DEAN RUTZ/THE SEATTLE TIMES
Hall of Famer Cynthia Cooper had “Raise the Roof” when defunct Houston won its historic four consecutive championships. The Seattle Storm has “Raise the Flag” as 10 players climbed to the tippy-top of the Space Needle to adorn it with the organization’s symbol. On the flag are the Storm’s logo and the names of nearly 6,000 fans inscribed in gold on a green backdrop.
It’s the first time the iconic leftover from the 1962 World’s Fair has displayed a Storm flag, despite the team winning the WNBA championship in 2004. The Space Needle has flown flags for other events ranging from the Seahawks’ “12th Man” to Microsoft’s launch of software.
“When people think of Seattle, they think of the Needle,” Storm PG Sue Bird said. “Everybody when they come visit, that’s the first ting they ask about and that’s the first thing you see, almost. ‘Grey’s Anatomy,’ when they pan the city, what do you see? You see the needle. So, when Joe Schmo New York hears the flag is atop the Space Needle, they’ll understand the importance of that. Kind of like if someone put it at the top of the Empire State Building. That’s what’s really special about it.”
It was wild to be part of the ceremony. You have to climb steep, metal ladders I thought were only found on battleships. And you’re about 70-stories high, so for all of the players aside from three-time MVP Lauren Jackson to go through that dangerous experience two days before the Finals was admirable. Jackson remained on the observation deck.

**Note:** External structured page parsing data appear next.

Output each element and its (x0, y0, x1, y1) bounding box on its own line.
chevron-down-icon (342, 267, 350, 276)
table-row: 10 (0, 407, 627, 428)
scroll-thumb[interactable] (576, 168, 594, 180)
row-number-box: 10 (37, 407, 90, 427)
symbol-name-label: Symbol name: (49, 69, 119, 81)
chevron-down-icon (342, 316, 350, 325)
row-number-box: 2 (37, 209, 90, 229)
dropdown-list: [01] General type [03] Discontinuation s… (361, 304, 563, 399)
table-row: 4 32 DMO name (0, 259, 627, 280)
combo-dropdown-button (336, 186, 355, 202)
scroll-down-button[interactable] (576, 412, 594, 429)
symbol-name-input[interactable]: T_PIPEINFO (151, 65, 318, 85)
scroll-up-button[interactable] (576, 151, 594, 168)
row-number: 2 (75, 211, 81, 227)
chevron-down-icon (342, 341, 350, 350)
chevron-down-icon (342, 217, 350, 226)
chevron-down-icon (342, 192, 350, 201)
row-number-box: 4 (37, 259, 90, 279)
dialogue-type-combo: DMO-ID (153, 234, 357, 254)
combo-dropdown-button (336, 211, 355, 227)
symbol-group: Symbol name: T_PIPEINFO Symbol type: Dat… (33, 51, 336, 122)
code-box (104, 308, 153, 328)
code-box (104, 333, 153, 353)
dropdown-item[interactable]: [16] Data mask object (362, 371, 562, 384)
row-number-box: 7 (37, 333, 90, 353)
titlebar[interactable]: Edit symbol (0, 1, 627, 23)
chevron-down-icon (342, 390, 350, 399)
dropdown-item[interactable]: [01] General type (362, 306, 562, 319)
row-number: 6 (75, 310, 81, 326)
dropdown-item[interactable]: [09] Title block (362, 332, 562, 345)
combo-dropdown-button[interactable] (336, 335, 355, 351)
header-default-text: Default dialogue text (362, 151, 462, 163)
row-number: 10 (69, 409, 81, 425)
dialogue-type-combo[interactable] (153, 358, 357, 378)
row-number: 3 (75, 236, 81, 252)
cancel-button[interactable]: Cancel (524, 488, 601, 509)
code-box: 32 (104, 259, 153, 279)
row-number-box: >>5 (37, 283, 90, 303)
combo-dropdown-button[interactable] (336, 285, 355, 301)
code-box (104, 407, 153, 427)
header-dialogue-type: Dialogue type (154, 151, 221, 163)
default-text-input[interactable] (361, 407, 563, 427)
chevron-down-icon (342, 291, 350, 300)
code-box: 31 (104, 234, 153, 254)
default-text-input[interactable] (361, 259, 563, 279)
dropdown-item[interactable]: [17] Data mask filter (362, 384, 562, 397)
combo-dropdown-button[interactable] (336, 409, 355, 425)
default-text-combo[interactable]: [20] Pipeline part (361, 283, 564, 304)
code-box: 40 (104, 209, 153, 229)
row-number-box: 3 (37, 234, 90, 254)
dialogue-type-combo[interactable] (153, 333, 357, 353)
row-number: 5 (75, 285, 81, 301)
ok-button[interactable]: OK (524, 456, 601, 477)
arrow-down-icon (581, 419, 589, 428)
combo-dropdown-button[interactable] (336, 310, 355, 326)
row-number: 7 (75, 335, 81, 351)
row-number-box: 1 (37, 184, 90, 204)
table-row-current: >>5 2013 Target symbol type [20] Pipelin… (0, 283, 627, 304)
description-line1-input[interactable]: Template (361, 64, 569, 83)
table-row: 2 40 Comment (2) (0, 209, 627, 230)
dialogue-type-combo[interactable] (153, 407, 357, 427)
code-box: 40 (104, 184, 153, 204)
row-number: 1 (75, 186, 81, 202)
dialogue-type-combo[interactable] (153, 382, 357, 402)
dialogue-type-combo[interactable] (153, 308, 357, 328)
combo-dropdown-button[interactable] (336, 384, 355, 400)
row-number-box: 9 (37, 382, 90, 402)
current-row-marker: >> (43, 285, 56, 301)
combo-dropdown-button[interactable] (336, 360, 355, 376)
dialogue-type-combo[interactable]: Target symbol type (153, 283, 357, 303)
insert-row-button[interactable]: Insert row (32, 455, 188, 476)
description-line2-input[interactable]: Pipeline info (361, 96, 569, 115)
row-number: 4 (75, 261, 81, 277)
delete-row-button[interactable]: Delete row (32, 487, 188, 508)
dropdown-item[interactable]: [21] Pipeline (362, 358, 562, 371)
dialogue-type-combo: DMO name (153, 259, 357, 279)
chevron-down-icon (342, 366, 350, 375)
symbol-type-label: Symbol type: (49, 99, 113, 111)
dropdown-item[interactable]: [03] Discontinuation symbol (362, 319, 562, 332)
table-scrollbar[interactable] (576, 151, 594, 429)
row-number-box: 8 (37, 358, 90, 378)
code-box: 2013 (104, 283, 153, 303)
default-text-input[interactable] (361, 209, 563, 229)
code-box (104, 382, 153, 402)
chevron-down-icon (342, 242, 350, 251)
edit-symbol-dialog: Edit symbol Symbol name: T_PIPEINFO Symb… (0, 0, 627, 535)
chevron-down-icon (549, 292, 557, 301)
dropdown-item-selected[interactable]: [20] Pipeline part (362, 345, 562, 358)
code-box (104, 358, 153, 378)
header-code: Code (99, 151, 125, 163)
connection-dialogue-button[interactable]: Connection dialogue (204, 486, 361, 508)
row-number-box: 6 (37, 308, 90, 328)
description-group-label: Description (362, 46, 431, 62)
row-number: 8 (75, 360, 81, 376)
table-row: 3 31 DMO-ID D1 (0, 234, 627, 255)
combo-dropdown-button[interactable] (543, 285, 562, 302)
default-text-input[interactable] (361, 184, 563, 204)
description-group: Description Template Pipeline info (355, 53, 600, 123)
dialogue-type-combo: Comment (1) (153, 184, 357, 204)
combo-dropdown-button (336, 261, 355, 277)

“I didn’t think about it until you just mentioned it,” Storm coach Brian Agler said when I asked if he feared for his players’ safety in making such a climb before practice. His staff of Nancy Darsch and Jenny Boucek was part of the flag rising along with co-owners Ginny Gilder, Dawn Trudeau, and Anne Levinson. Storm president and CEO Karen Bryant, the franchise’s first hire in 1999, was among the first to tug on the rope to send the flag up the pole.

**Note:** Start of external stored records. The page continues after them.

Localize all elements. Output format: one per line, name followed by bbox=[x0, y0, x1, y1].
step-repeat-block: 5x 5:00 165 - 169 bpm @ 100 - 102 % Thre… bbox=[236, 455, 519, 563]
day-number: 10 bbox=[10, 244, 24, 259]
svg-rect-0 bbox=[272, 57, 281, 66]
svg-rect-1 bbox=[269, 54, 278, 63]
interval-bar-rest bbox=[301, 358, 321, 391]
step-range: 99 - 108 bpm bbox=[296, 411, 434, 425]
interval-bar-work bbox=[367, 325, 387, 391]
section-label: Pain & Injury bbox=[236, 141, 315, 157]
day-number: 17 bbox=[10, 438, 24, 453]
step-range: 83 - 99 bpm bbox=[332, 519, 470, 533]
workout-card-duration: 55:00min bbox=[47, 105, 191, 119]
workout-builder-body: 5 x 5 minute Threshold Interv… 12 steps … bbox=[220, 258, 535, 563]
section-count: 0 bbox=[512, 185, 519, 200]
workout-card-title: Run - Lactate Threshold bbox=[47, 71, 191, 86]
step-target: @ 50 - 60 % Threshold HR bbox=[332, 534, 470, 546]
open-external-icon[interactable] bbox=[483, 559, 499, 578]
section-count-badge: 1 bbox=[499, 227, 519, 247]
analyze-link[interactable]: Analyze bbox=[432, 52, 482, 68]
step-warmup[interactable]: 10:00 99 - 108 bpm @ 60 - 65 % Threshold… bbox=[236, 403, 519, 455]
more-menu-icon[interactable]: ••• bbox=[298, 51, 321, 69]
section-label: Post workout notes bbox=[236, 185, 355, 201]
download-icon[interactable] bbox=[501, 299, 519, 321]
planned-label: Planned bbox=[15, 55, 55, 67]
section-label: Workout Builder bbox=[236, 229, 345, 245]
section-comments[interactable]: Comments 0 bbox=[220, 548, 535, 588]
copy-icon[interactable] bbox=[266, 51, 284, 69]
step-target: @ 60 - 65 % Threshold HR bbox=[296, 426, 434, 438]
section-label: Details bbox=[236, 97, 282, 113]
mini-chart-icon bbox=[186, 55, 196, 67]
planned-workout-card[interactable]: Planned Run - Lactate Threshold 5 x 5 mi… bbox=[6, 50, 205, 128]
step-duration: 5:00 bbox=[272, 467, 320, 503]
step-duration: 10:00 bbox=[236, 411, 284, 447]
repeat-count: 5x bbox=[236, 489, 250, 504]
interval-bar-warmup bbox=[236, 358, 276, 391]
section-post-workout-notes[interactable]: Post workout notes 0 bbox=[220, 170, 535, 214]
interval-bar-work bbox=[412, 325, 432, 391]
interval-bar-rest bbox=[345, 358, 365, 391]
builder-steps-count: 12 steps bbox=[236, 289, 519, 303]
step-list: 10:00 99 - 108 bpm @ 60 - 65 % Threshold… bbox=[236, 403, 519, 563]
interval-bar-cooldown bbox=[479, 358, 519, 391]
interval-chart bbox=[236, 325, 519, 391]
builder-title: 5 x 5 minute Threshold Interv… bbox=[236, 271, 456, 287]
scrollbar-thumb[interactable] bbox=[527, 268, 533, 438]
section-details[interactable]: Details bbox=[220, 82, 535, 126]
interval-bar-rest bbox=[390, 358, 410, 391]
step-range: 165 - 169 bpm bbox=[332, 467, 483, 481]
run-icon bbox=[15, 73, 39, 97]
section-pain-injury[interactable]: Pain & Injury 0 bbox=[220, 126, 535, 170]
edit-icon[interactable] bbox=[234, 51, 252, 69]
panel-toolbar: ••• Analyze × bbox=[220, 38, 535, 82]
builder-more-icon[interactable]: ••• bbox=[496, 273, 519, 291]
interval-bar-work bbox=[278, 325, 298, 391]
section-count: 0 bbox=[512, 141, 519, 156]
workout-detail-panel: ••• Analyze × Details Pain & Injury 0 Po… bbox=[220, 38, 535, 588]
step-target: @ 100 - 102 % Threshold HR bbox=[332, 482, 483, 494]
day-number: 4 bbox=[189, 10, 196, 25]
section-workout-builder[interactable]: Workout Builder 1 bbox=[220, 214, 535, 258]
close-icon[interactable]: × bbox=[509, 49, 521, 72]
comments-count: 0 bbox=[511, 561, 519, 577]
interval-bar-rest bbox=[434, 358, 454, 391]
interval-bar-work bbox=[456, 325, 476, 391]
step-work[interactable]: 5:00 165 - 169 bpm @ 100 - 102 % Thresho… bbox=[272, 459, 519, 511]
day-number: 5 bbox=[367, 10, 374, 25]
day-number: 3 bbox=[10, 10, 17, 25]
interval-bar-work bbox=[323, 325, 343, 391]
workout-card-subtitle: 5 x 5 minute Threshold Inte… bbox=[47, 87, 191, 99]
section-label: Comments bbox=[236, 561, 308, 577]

With the height and climb acting as a natural ice-breaker, players were playful before media in taking pictures and challenging their fears. C Ashley Robinson, F Le’coe Willingham and F Swin Cash are slightly scared of heights, so it took some time for them to roam around the small deck like G Svetlana Abrosimova, PG Alison Lacey, F Jana Vesela, and G Tanisha Wright.

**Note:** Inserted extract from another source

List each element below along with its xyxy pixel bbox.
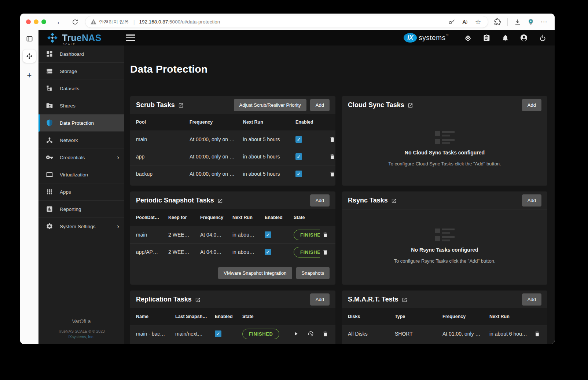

Bird (with me in the far background acting like the peanut gallery) even clowned Cash, Willingham, Camille Little, and Robinson who took a picture at the base of the actual pole without a panoramic glimpse in the shot. Basically it could have been a back alley in Detroit on a cloudy morning. They later took shots on the edge, posting them on Twitter.
“This is more significant for our fans and the people of Seattle who’ve supported the team for so long,” Cash said. “You finally see the recognition to have a flag here for the first time. For our fans and our ownership, it’s great to see that support from the city.”
Gilder and Levinson have connections with the privately owned tourist hotspot, getting the idea going when the Space Needle decided to wave a giant Pride flag for the celebration of lesbians and gays in June. Once the Storm won the Western Conference championship, organizers jumped at the opportunity to wave the Storm banner.
The flag will be present on Friday and Sunday, which is the opener for the WNBA Finals best-of-five series at KeyArena. It’ll reappear on Tuesday for Game 2. It’s unknown what could happen for Game 5 since Seattle is expecting to win the title on the road, of course.